Take Russell Weston, accused of killing two U.S. Capitol guards on July 24, 1998. He's another diagnosed paranoid schizophrenic, newly infamous, who traveled from his Illinois home to strike back at the government, which he believed had implanted a device in his head and was sending him messages through the fillings in his teeth. The voices began haunting him when he stopped his medication two years ago.
"From the interviews I've seen of his parents, I think his story is practically archetypal," Xavier Amador of Columbia College, a nationally respected expert on schizophrenia, tells Insight. "The inability to see how ill he was and how much he needed medication ... is repeated every day all over America."
To many in the nation's capital such street people are as familiar a sight as the national monuments. But usually they are regarded not as suffering human beings but as part of a great social abstraction. "Americans don't really have a good understanding of the homeless" says Bryan Thompson, who works on the front lines of the homeless-relief effort as executive director of the capital's Central Union Mission.

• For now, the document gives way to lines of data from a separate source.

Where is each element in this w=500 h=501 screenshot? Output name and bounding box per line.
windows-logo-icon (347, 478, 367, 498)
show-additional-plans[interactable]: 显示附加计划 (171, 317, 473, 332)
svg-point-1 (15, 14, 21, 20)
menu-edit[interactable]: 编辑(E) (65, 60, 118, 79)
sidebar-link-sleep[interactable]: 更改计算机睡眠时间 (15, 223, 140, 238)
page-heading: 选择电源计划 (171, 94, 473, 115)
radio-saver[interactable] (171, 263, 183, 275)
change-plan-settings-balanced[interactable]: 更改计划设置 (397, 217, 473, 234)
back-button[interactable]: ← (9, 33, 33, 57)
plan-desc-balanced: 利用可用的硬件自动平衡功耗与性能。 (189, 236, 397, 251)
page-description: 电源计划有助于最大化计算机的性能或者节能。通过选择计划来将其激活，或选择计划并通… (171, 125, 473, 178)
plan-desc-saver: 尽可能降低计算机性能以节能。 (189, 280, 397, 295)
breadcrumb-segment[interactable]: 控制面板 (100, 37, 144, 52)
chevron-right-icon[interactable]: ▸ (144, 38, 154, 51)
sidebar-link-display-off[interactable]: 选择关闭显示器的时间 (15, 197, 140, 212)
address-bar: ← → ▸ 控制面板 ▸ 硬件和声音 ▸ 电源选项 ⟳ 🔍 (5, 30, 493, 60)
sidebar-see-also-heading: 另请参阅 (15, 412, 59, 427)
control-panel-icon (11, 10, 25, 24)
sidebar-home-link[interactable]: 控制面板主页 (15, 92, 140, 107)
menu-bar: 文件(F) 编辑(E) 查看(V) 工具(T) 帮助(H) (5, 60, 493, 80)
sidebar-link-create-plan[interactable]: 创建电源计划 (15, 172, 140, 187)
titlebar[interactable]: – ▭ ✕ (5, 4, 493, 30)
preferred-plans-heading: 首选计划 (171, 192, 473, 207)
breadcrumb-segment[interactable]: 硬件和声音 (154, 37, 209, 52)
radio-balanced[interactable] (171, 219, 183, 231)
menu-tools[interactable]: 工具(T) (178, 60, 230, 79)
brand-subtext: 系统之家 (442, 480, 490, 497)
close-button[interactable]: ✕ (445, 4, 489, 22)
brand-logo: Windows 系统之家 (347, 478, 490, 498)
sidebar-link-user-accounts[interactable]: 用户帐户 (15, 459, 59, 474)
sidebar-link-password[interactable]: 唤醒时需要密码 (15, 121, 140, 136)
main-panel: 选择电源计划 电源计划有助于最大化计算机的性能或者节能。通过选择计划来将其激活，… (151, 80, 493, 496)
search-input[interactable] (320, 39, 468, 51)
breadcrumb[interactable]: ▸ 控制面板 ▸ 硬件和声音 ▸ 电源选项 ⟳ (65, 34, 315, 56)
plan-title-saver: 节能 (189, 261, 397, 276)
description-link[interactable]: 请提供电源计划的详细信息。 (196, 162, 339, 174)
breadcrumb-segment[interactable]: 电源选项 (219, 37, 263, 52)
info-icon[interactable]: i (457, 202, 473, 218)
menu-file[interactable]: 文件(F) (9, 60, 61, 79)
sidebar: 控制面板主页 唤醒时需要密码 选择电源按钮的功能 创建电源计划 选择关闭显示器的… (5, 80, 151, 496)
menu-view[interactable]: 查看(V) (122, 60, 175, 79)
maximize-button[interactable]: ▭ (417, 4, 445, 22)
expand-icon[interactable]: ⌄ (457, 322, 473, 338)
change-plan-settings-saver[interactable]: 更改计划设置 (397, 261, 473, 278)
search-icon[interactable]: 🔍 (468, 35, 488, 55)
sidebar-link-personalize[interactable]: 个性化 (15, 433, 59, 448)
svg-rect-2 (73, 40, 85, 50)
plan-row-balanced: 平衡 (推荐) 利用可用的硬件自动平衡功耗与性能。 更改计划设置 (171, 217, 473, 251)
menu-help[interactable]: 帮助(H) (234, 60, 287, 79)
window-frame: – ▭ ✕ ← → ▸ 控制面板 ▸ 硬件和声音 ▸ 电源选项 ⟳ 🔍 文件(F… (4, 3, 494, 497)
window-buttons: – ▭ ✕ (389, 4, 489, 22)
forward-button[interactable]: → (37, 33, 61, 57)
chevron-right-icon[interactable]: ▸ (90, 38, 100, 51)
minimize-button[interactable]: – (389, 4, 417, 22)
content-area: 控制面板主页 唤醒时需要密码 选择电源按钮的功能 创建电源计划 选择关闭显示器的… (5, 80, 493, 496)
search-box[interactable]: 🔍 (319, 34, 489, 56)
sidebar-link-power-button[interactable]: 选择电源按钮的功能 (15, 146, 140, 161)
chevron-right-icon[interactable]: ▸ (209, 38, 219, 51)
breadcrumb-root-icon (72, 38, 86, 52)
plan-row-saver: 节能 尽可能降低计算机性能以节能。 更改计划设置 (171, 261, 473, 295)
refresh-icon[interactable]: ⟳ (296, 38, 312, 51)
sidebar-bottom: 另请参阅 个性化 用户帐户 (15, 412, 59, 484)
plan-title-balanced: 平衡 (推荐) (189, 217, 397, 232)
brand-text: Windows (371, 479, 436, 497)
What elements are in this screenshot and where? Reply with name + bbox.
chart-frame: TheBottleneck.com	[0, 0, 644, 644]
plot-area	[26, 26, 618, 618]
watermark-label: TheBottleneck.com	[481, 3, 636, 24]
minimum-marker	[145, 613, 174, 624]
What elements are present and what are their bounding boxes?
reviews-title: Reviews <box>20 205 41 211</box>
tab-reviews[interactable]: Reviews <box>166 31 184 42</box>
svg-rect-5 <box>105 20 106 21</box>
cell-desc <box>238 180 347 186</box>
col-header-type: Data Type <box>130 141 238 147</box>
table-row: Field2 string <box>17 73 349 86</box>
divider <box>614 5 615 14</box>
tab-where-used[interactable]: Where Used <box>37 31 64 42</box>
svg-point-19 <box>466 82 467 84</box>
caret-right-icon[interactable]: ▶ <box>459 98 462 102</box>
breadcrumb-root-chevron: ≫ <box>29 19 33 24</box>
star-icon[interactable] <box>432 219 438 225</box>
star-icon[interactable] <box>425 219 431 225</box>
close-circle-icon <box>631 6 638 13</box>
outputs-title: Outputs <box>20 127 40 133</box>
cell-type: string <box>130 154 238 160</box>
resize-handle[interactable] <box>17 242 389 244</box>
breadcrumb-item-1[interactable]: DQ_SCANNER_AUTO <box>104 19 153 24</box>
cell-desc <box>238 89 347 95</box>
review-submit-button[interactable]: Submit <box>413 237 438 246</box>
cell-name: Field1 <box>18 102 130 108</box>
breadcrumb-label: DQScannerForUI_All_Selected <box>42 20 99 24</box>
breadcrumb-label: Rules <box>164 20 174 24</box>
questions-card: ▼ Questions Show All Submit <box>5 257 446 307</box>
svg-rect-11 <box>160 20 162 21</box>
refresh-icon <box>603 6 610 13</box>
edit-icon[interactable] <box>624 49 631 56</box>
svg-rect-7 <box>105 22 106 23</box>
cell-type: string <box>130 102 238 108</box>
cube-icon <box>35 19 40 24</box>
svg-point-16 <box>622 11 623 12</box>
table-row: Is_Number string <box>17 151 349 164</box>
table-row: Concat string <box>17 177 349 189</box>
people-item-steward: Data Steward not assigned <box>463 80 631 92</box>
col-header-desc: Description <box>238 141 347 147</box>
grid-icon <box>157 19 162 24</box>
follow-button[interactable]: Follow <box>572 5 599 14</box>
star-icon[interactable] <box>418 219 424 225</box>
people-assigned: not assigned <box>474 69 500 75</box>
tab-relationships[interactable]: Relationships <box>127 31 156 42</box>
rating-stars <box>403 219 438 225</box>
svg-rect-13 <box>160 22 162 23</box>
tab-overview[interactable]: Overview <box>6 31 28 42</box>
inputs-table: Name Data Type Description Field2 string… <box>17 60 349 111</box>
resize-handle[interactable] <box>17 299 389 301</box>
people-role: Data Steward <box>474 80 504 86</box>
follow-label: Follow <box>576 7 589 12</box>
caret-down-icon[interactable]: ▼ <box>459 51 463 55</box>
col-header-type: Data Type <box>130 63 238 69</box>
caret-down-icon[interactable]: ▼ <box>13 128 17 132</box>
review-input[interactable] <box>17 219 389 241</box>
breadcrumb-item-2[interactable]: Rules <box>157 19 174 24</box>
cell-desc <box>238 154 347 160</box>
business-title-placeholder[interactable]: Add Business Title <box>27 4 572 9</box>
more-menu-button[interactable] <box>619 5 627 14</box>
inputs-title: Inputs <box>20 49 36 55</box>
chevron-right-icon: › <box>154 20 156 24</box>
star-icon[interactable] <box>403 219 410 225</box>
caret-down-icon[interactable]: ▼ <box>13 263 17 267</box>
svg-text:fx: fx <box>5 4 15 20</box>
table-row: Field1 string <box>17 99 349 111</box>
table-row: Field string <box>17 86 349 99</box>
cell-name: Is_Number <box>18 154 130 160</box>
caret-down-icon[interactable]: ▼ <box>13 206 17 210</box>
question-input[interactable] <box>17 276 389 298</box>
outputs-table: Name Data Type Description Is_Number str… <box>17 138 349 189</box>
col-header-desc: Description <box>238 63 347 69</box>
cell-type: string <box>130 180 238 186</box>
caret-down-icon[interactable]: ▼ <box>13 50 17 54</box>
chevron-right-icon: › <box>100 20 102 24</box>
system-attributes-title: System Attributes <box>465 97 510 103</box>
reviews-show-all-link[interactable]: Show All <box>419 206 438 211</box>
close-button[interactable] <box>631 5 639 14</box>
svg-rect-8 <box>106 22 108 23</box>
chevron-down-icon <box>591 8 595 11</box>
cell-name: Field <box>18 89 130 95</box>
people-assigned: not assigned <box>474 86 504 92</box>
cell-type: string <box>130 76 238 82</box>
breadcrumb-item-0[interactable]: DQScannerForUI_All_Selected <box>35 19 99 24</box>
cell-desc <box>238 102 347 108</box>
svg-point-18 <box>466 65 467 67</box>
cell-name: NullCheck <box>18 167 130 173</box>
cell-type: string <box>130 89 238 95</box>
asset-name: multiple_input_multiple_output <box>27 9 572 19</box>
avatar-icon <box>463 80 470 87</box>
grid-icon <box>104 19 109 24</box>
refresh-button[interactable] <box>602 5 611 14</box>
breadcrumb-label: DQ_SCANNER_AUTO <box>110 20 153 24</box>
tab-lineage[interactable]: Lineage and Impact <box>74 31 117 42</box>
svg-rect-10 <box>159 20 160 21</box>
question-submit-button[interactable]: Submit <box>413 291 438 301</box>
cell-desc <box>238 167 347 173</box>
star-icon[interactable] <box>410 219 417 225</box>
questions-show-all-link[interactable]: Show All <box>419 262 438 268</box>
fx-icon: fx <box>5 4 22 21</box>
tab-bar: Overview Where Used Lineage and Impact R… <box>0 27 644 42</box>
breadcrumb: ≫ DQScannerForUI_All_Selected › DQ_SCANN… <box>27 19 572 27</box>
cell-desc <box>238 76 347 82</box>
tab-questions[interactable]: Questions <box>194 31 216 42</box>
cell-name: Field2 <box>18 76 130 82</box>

For instance, there is the woman who calls the thick yellow pigment streaked on her dark face "the new look" as she models her idea of fashion every day on the steps of the fountain at Union Station near the foot of Capitol Hill. People call her the "Tattoo Woman" and laugh, stare or just wonder. Few notice that her mouth -- painted with bright pink lipstick that melts into the creases of her chin in the heat of the day -- twists crazily when she talks or that the hollow eyes behind her dark glasses are full of sadness. The "Tattoo Woman" is Ann, a 39-year-old former employee of the Government Printing Office, who has sisters and brothers in the district and a mother with a heart condition. But passersby only see her tiger-striped skin, her red turban, her pathetic bags.
Then there is the scraggly preacher. He prefers to be known as "Bosco Pinko" or even "Speed" from his days as a meat packer in Columbia, Mo. He says he plans to run for president in 2000. Current campaign headquarters? Lafayette Park, on Pennsylvania Avenue across from the White House. His platform? If elected, he declares, he will have 20 million people reading the Bible. Even now he stops passersby with unfathomable questions: "If you're so smart, tell me what it means to pray without ceasing. You think you're so high class: Look at you, you're cleaner than Jesus -- Jesus didn't have shampoo." Park police say he arrived in early June. By now they have heard his sermons "way too many times" and lament about how badly he needs a shower.
On the streets a few blocks away from the U.S. Capitol a less innocuous wanderer pauses by a bronze statue. He is young, blond and has rotting teeth. American flags are visible through the grime on his T-shirt and cap. He looks like a derelict patriot. Far from it, he says, introducing himself as Mike Fisher.
Fisher believes he is being held hostage in Washington, where he arrived about five months ago hoping to get work. As a captive, he explains, he "legally" could shoot to kill anyone at any time. Not that he would, mind you.
His story began five years ago, when he thinks the government at an Army intelligence base in Charlottesville, Va., poisoned him. He has gone to the FBI, to the White House, to the state of Virginia, to the Secret Service. He is sure they all are in on a conspiracy against him, because for five years they have told him nothing.
He figures he's a human guinea pig for American technical experiments similar to Japanese efforts to control cockroaches with high-tech electrodes. Tapping the base of his skull and his tailbone, where he believes chips were implanted, he shakes his head. "That's the way I got it figured. I can feel a contusion about that long" he gestures, "on the base of my spinal cord. It sounds stupid, but it's not. It's like living in a nightmare."